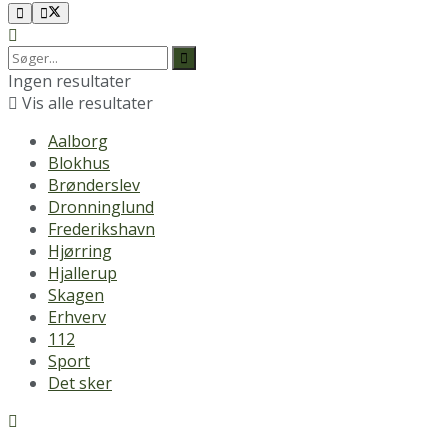
Ingen resultater
Vis alle resultater
Aalborg
Blokhus
Brønderslev
Dronninglund
Frederikshavn
Hjørring
Hjallerup
Skagen
Erhverv
112
Sport
Det sker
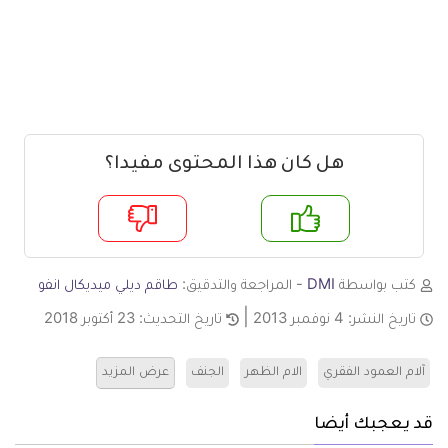
هل كان هذا المحتوى مفيدا؟
م
لا
كتب بواسطة
DMI
- المراجعة والتدقيق:
طاقم ديلي ميديكال انفو
تاريخ النشر:
4 نوفمبر 2013
تاريخ التحديث:
23 أكتوبر 2018
آلام العمود الفقري
الام الظهر
الجنف
عرض المزيد
قد يعجبك أيضا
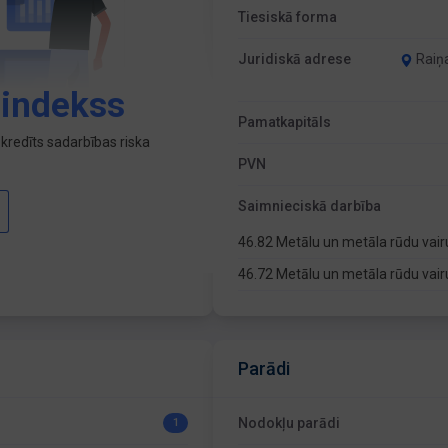
Tiesiskā forma
Juridiskā adrese
Raiņa
 indekss
Pamatkapitāls
kredīts sadarbības riska
PVN
Saimnieciskā darbība
46.82 Metālu un metāla rūdu vai
46.72 Metālu un metāla rūdu vai
Parādi
Nodokļu parādi
1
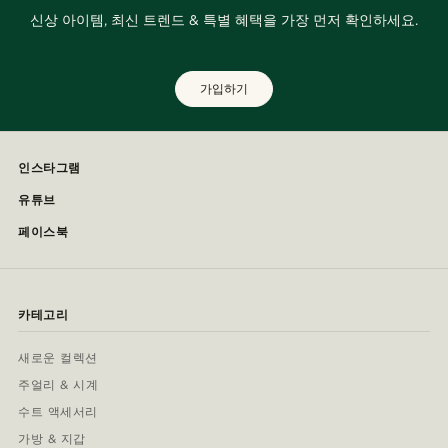
신상 아이템, 최신 트렌드 & 특별 혜택을 가장 먼저 확인하세요.
가입하기
인스타그램
유튜브
페이스북
카테고리
새로운 컬렉션
주얼리 & 시계
수트 액세서리
가방 & 지갑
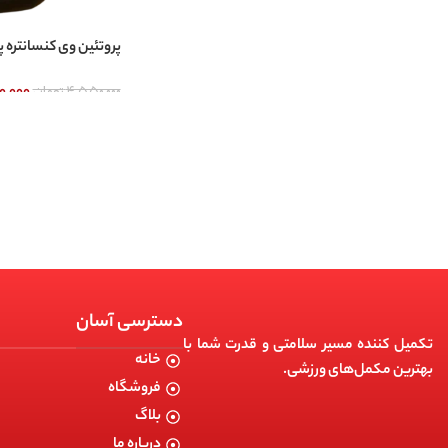
پروتئین وی کنسانتره پ
۴,۵۵۰,۰۰۰
تومان
۰,۰۰۰
دسترسی آسان
تکمیل کننده مسیر سلامتی و قدرت شما با
خانه
بهترین مکمل‌های ورزشی.
فروشگاه
بلاگ
درباره ما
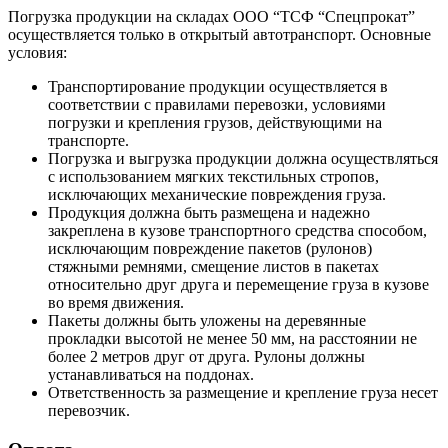
Погрузка продукции на складах ООО “ТСФ “Спецпрокат”
осуществляется только в открытый автотранспорт. Основные
условия:
Транспортирование продукции осуществляется в
соответствии с правилами перевозки, условиями
погрузки и крепления грузов, действующими на
транспорте.
Погрузка и выгрузка продукции должна осуществляться
с использованием мягких текстильных стропов,
исключающих механические повреждения груза.
Продукция должна быть размещена и надежно
закреплена в кузове транспортного средства способом,
исключающим повреждение пакетов (рулонов)
стяжными ремнями, смещение листов в пакетах
относительно друг друга и перемещение груза в кузове
во время движения.
Пакеты должны быть уложены на деревянные
прокладки высотой не менее 50 мм, на расстоянии не
более 2 метров друг от друга. Рулоны должны
устанавливаться на поддонах.
Ответственность за размещение и крепление груза несет
перевозчик.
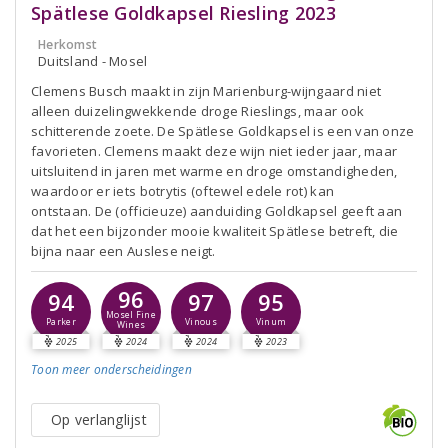
Spätlese Goldkapsel Riesling 2023
Herkomst
Duitsland - Mosel
Clemens Busch maakt in zijn Marienburg-wijngaard niet
alleen duizelingwekkende droge Rieslings, maar ook
schitterende zoete. De Spätlese Goldkapsel is een van onze
favorieten. Clemens maakt deze wijn niet ieder jaar, maar
uitsluitend in jaren met warme en droge omstandigheden,
waardoor er iets botrytis (oftewel edele rot) kan
ontstaan. De (officieuze) aanduiding Goldkapsel geeft aan
dat het een bijzonder mooie kwaliteit Spätlese betreft, die
bijna naar een Auslese neigt.
96
94
97
95
Mosel Fine
Parker
Vinous
Vinum
Wines
2025
2024
2024
2023
Toon meer
onderscheidingen
Op verlanglijst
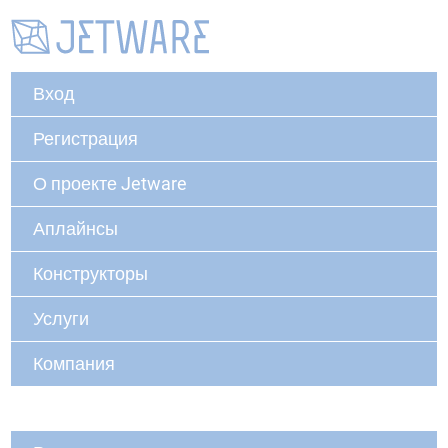
Вход
Регистрация
О проекте Jetware
Аплайнсы
Конструкторы
Услуги
Компания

__What is required__
Every line above that includes the word "droge" must appear in the answer.

__Response area__
alleen duizelingwekkende droge Rieslings, maar ook
uitsluitend in jaren met warme en droge omstandigheden,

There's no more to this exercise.